La revue de presse du Libre journal de Dominique Paoli sur Radio Courtoisie du 5 août 2019 portera sur des questions internationales passionnantes.
L’interdiction du port du voile intégral aux Pays-Bas
Le 1er août 2019 entrait en vigueur aux Pays-Bas la mesure d’interdiction du port du voile intégral dans l’espace public. Aux termes de la loi votée en juin 2018, l’interdiction vise les vêtements qui couvrent le visage quelle que soit leur nature. Cependant la police, comme les sociétés de transports publics et les hôpitaux ont annoncé qu’ils renonçaient à faire appliquer la loi. Comme argument, la police a indiqué qu’il ne s’agit pas pour elle d’une priorité. Par ailleurs, le journal Libération dans son édition du 2 août 2019 indique que le parti communautaire Nida qui se décrit comme une formation « d’inspiration islamique » et met l’accent sur la lutte contre la discrimination envers les musulmans, a annoncé qu’il payerait les éventuelles amendes reçues par les femmes voilées.
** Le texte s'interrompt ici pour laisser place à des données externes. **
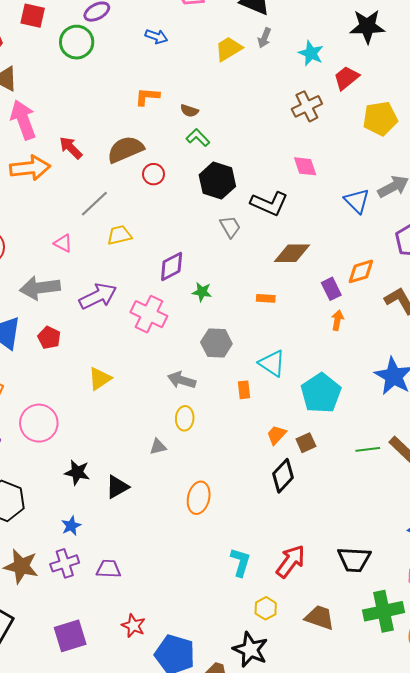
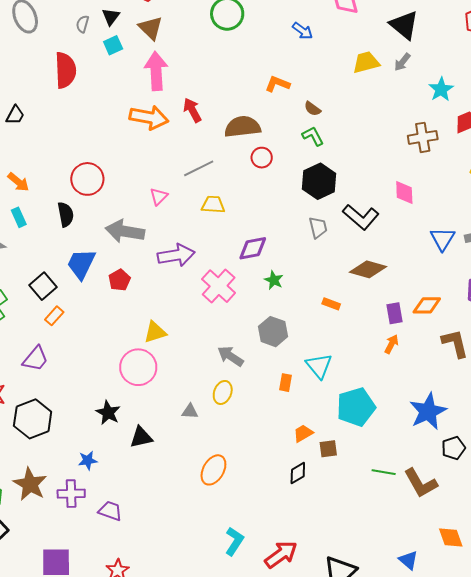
pink triangle: (63, 243) -> (159, 196), turned 30
pink circle: (39, 423) -> (138, 367), moved
black diamond: (283, 476) -> (298, 473), size x0.7

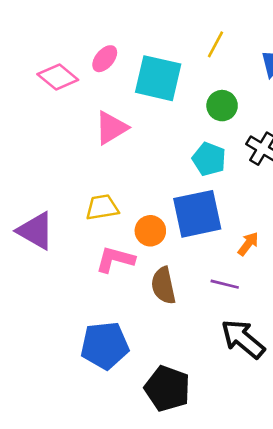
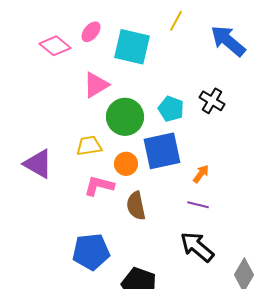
green circle: (222, 106) -> (125, 117), moved, size x1.6
purple line: (225, 284) -> (198, 205), moved

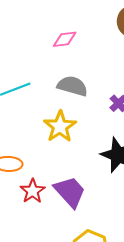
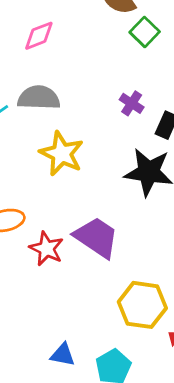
gray semicircle: (72, 86) -> (39, 98), moved

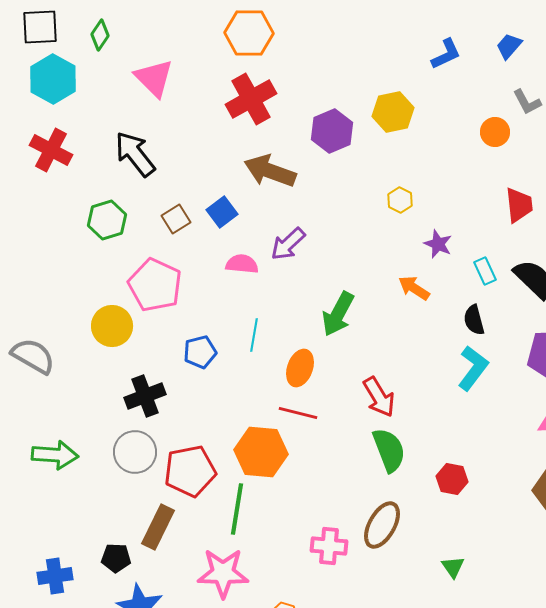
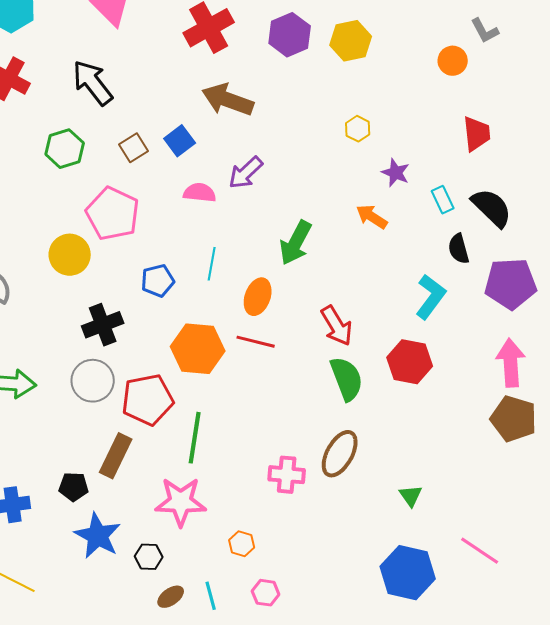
purple hexagon: (332, 131) -> (290, 35), moved
black semicircle: (474, 320) -> (459, 249), moved
orange hexagon: (261, 452) -> (198, 349), moved
red hexagon: (452, 479) -> (410, 362), moved, size x1.4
Certes, pour un Français, il paraît surprenant que des organismes publics et en premier lieu la police refuse d’appliquer une disposition législative, en l’occurrence une disposition qui touche à l’ordre public. Mais les Pays-Bas ont une tradition historique d’un large degré de liberté qui remonte à la création des Provinces-Unies au XVIe siècle. Ces dernières décennies, ils se sont montrés particulièrement libéraux concernant la drogue, sa consommation et son commerce.
Comme les autres pays d’Europe occidentale, les Pays-Bas, qui furent aussi une puissance coloniale, ont vu arriver des populations immigrées d’origine non européenne venant notamment de Turquie, du Maroc, d’Indonésie. Ils subissent donc dans leur démographie des transformations culturelles majeures.
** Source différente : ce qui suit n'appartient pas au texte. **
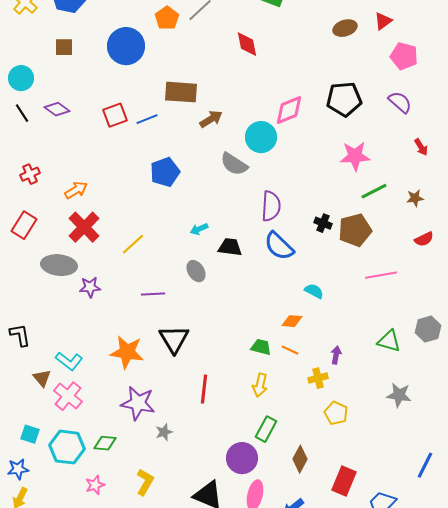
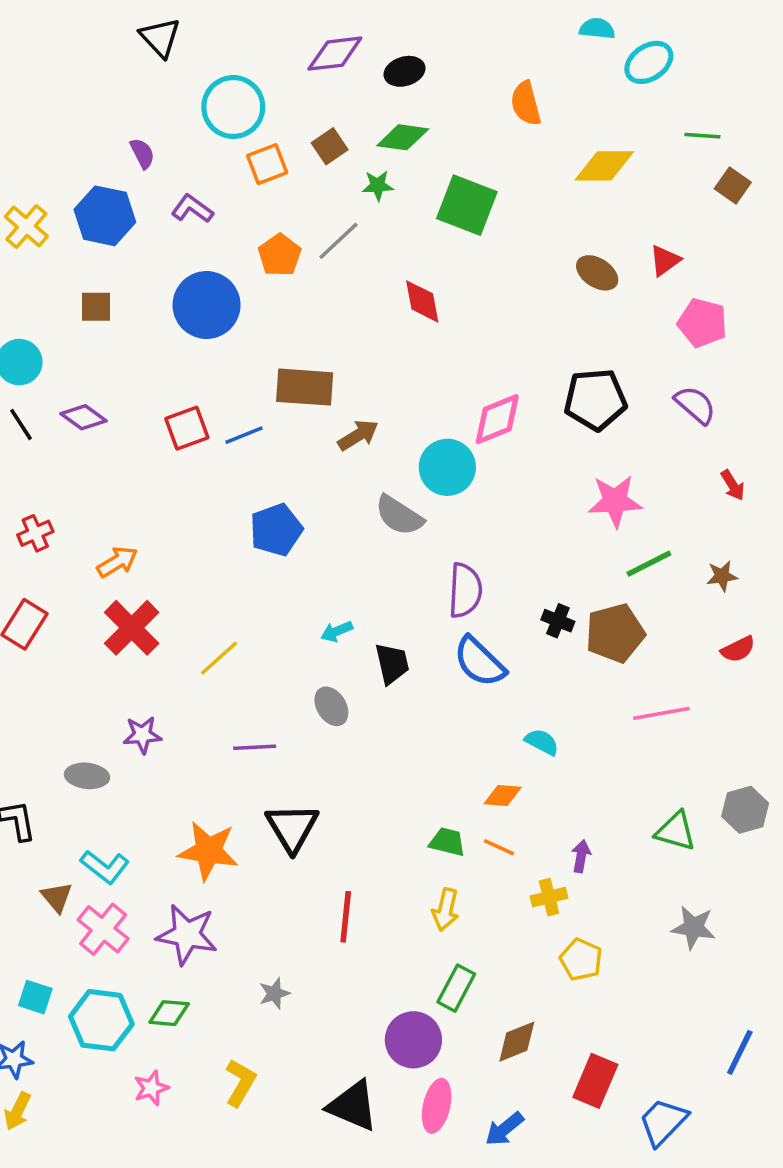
brown ellipse: (345, 28) -> (597, 273), turned 50
black trapezoid: (230, 247) -> (392, 663), turned 70
gray ellipse: (59, 265) -> (87, 776), moved, size x0.7
purple star: (138, 403) -> (187, 935), moved
brown diamond: (300, 459) -> (517, 1042), turned 40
Au regard de la loi et de son application, la France peut paraître plus restrictive que les Pays-Bas mais les apparences ne doivent pas faire illusion. Les deux pays sont enserrés dans les mêmes ensembles multinationaux, l’Union européenne d’abord mais aussi le Conseil de l’Europe avec la Cour européenne des droits de l’homme qui tendent à définir des normes communes. Néanmoins, il faut souligner, s’agissant de l’interdiction du port du voile que la Cour européenne des droits de l’homme dans un arrêt du 11 juillet 2017 a reconnu le droit pour la Belgique d’interdire le port du voile intégral. Les juges ont considéré qu’il s’agissait comme pour la France d’assurer « la sécurité publique, l’égalité entre l’homme et la femme et une certaine conception du vivre-ensemble dans la société ».
Les immigrés qui arrivent en Europe, pour la plus grande part sans qu’ils y soient autorisés, sont dans une large majorité d’origine musulmane et ils constituent surtout en France et au Royaume-Uni une masse significative ce qui ouvre la voie à des revendications communautaires. Or, au sein du monde musulman, la pression de la mouvance islamiste va grandissante, favorisée dans son expansion par les monarchies du Golfe persique, riches de leurs ressources pétrolières.
En face, malgré l’inquiétude croissante des peuples européens, un pouvoir dominant, constitué par les partis qui gouvernaient traditionnellement, certes en net recul quant à leur assise politique (en Italie, ils ont cédé la place), les dirigeants de l’Union européenne et les univers médiatiques et intellectuels, promeut l’immigration et ce qu’il estime être son corollaire, la société multiculturelle. Or l’islamisme, dont la fraction la plus importante mais non la moins déterminée est représentée par les Frères musulmans, est conquérant. Il s’agit d’abord pour les islamistes d’imposer leur emprise sur les communautés musulmanes et d’imposer au pays d’accueil des dispositions propres, exorbitantes de leurs droits, au bénéfice de ces communautés musulmanes.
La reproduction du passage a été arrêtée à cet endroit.